Terence C. Flynn - Goldman Sachs Group Inc., Research Division

And do you see anything different right now in terms of PNH versus aHUS in terms of what I saw early in aHUS but in terms of that treatment duration, and anything you can do to kind of bring that message on the physicians?

Leonard Bell

Absolutely, and in fact, actually, I think it's that part up front about physicians recognizing as described in this recent publication that earliest treatment is the best outcome. It's actually that's probably the biggest piece and the reason for it is obviously, very disappointing for physicians to treat something too late when it's too late to be done about it so they'll obviously to treat for a short period of time, so I think the focus on that disease education and now there's a publication as well that says that says that not only is the disease go quickly, but the publications says earliest treatment is the very best. I think that's actually the biggest approach towards duration of treatment actually.

Terence C. Flynn - Goldman Sachs Group Inc., Research Division

Okay. And then any update in terms of the U.K.? I know that you guys have gone back and forth, you're getting revenue right now, minute by minute. Anything you can say there in terms of next steps and what to look for, I know there's going to be review by NICE at some point, but we're just loving the latest update.

Leonard Bell

We love all the governments around the world equally, no one more and no one less than other one for sure. And in England, every 2 or 3 years, over the last 6, 7 years, we've created new process for evaluating the treatments, so the process that Soliris was evaluated in for PNH was a new process. After that, they changed the process again. This process that Soliris was a value for aHUS was that new process, came out with a [indiscernible] deposit of recommendation describing actually that -- really, it's quite remarkable for a government reporting any government around the world would never seen this. Describing enough the drill will save patients' lives both children as you point out and adults, of 25% of patients have immediate mortality. The politicians then decided that they didn't want to go forward and accept that recommendation, then they delayed any decision-making, they created an adhoc process, unfortunately, the pressure they're under by citizens who are patients, and to provide some sort of limited access for patients in a various sort of convoluted way. And at the same time, they've said publicly that they're going to look to create better access in a near term. We understand that they've had a series of meetings to sort of provide a broader access policy. So both the policy of that will be more broadly understandable, but also providing access to a broader patient population. So broader both ways in those case. And we're very encouraged, frankly, that we now see that patients are starting to get access to Soliris, it's a relatively limited number, in a typical way that happens often in England, it's often based upon where the individual lives and who they know, which is not a very democratic way to access if you have a life threatening disorder. And so over the next few months, we anticipate this becoming public, hopefully, it's shorter than that, the new access policy. And we think that not only the access policy itself will be broader, but I think if they make it publicly available, that will be helpful for patients as well. And patients are getting access. Soliris is being reimbursed, and those numbers are growing overtime and I think that will continue to go all the way going forward.
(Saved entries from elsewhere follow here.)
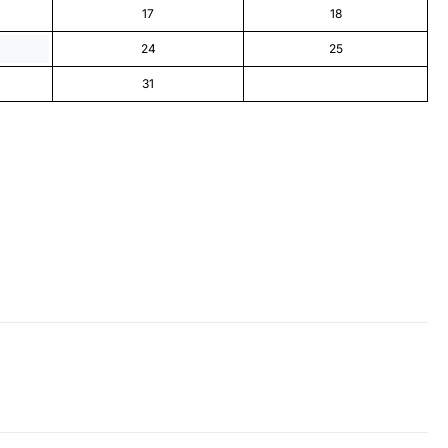
17
18
24
25
31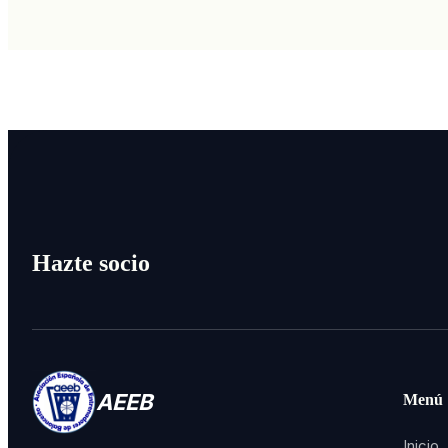
Hazte socio
AEEB
Menú
Inicio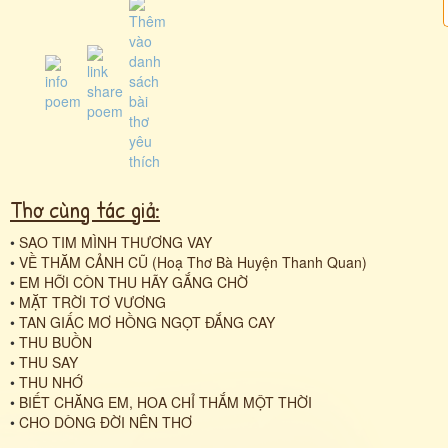
Thơ cùng tác giả:
•
SAO TIM MÌNH THƯƠNG VAY
•
VỀ THĂM CẢNH CŨ (Hoạ Thơ Bà Huyện Thanh Quan)
•
EM HỠI CÒN THU HÃY GẮNG CHỜ
•
MẶT TRỜI TƠ VƯƠNG
•
TAN GIẤC MƠ HỒNG NGỌT ĐẮNG CAY
•
THU BUỒN
•
THU SAY
•
THU NHỚ
•
BIẾT CHĂNG EM, HOA CHỈ THẮM MỘT THỜI
•
CHO DÒNG ĐỜI NÊN THƠ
Terence C. Flynn - Goldman Sachs Group Inc., Research Division

And so in terms of the patients who are getting access now with those big patients in larger cities who live near academic medical centers or something, or what's the -- how does that play out in terms of who's getting access right now?

Leonard Bell

It's a bit more haphazard than that. We spent a lot of our time around the world focused on equity. It's a very important principle, it's not recognized universally by all governments, even in the United States sometimes, but good people make good decisions and equity is extremely important. So, I mean, it's unfortunate, what -- I mean there's no good answer, because any answers in my view where there's lack of equity I think are bad answers, but with a haphazard it makes it a little worse.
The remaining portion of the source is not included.